> Your objective: Go through the records and show each line where the word "Actual" occurs.

> Excerpts from a dataset:

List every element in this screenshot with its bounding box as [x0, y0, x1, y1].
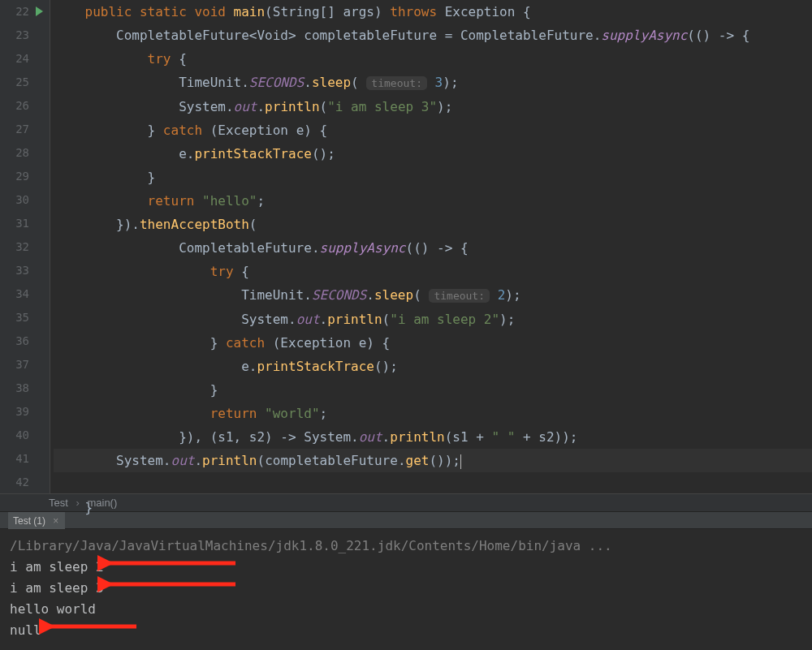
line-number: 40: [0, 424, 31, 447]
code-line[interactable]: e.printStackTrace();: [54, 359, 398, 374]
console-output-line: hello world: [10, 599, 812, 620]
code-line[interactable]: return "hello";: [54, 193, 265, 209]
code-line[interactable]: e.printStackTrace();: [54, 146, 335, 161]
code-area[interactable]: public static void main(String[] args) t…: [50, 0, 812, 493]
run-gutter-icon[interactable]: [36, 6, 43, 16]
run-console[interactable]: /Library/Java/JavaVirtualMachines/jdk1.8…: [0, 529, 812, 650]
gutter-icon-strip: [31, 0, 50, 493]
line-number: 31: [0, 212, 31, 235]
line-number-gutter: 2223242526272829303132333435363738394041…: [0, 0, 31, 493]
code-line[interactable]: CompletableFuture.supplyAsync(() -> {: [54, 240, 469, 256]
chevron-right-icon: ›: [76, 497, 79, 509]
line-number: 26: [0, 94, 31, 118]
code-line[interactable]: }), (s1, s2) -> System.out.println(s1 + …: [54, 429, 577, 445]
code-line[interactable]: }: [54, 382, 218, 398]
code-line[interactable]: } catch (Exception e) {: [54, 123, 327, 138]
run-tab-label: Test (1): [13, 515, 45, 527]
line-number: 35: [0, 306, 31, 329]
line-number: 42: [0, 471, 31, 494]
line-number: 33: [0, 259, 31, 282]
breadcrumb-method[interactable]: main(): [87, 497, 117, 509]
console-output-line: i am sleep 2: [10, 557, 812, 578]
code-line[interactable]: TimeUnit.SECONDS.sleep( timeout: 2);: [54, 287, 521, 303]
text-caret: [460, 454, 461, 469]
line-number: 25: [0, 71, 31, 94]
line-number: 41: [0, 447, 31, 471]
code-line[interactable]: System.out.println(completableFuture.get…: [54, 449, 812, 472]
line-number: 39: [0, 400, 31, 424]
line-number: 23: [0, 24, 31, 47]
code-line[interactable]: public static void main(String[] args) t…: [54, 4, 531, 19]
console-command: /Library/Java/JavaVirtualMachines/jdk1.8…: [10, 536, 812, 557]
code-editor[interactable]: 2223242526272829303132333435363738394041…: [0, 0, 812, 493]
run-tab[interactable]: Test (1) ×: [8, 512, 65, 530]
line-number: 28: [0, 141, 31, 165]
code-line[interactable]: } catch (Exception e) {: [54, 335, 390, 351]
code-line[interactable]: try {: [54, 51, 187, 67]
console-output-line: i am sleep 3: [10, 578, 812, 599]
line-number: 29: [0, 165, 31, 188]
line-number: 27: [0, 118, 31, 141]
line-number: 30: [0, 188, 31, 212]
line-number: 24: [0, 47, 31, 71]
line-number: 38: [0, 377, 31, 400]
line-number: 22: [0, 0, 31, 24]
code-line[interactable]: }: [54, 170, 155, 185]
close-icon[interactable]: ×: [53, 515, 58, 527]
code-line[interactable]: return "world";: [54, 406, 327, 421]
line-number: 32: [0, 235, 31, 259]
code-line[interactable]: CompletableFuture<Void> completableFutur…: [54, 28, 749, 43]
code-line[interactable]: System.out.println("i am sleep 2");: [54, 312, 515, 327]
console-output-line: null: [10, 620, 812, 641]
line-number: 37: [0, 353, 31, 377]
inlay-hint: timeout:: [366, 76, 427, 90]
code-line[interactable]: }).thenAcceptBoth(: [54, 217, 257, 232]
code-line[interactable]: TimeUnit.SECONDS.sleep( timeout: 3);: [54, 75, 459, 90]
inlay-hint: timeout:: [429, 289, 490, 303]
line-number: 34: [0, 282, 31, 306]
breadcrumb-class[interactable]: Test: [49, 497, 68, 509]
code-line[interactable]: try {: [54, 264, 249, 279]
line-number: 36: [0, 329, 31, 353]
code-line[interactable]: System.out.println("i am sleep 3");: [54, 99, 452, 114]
==
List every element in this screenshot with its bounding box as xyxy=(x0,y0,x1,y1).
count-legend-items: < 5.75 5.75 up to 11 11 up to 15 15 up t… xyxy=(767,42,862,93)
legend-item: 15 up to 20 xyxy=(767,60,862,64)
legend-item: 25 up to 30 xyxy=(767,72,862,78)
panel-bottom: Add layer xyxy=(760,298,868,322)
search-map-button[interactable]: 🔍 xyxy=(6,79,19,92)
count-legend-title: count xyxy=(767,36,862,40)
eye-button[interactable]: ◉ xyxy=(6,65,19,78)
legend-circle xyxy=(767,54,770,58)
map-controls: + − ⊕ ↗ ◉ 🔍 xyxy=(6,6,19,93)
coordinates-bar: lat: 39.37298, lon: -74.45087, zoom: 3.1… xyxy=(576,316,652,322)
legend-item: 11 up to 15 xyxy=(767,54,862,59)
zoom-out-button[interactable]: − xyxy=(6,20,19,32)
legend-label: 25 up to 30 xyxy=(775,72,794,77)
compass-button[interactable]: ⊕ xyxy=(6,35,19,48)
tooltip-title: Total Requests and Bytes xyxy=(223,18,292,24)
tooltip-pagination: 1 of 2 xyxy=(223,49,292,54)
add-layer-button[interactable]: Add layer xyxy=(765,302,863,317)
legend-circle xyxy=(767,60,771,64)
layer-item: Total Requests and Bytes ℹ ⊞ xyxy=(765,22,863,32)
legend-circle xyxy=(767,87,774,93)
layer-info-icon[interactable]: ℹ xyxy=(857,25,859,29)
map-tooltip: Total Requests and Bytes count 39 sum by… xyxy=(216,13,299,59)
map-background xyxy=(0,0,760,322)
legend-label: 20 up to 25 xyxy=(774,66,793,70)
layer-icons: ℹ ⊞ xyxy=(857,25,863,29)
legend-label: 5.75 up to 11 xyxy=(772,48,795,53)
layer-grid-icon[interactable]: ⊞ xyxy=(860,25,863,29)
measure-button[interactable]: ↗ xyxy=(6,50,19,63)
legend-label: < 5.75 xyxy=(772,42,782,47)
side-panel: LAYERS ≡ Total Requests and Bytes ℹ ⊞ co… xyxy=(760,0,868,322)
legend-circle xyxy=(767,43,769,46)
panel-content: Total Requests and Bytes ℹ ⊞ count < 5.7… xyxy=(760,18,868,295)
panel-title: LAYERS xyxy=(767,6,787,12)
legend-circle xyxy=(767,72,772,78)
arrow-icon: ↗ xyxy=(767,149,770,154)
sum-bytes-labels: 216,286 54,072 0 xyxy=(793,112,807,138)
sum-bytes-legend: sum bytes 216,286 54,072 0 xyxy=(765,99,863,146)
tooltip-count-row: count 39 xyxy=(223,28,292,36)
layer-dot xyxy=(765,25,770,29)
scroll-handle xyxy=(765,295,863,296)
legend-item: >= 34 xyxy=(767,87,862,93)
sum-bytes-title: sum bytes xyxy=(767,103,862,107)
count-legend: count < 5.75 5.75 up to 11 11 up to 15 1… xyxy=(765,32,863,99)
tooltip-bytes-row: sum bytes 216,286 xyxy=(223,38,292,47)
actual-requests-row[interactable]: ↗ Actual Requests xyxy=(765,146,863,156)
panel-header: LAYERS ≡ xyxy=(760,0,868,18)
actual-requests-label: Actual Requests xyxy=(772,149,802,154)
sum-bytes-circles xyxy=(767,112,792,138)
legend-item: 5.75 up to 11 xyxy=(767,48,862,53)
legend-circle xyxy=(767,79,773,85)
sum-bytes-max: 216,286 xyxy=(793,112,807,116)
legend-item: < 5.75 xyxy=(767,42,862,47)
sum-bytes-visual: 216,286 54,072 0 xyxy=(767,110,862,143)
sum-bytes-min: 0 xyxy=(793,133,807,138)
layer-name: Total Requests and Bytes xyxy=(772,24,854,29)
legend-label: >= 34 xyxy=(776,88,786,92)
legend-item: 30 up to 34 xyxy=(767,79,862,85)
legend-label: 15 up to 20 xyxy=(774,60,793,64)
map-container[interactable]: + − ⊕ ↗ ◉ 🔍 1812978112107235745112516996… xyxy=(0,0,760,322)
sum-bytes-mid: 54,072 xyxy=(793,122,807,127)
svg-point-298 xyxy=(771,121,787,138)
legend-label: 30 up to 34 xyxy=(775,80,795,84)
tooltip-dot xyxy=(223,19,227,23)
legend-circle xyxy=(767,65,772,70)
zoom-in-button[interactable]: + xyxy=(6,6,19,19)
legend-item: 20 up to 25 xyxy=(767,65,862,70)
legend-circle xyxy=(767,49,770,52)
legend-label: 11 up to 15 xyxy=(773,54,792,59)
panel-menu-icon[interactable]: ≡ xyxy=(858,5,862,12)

> Result of this exercise:
actual-requests-row[interactable]: ↗ Actual Requests xyxy=(765,146,863,156)
actual-requests-label: Actual Requests xyxy=(772,149,802,154)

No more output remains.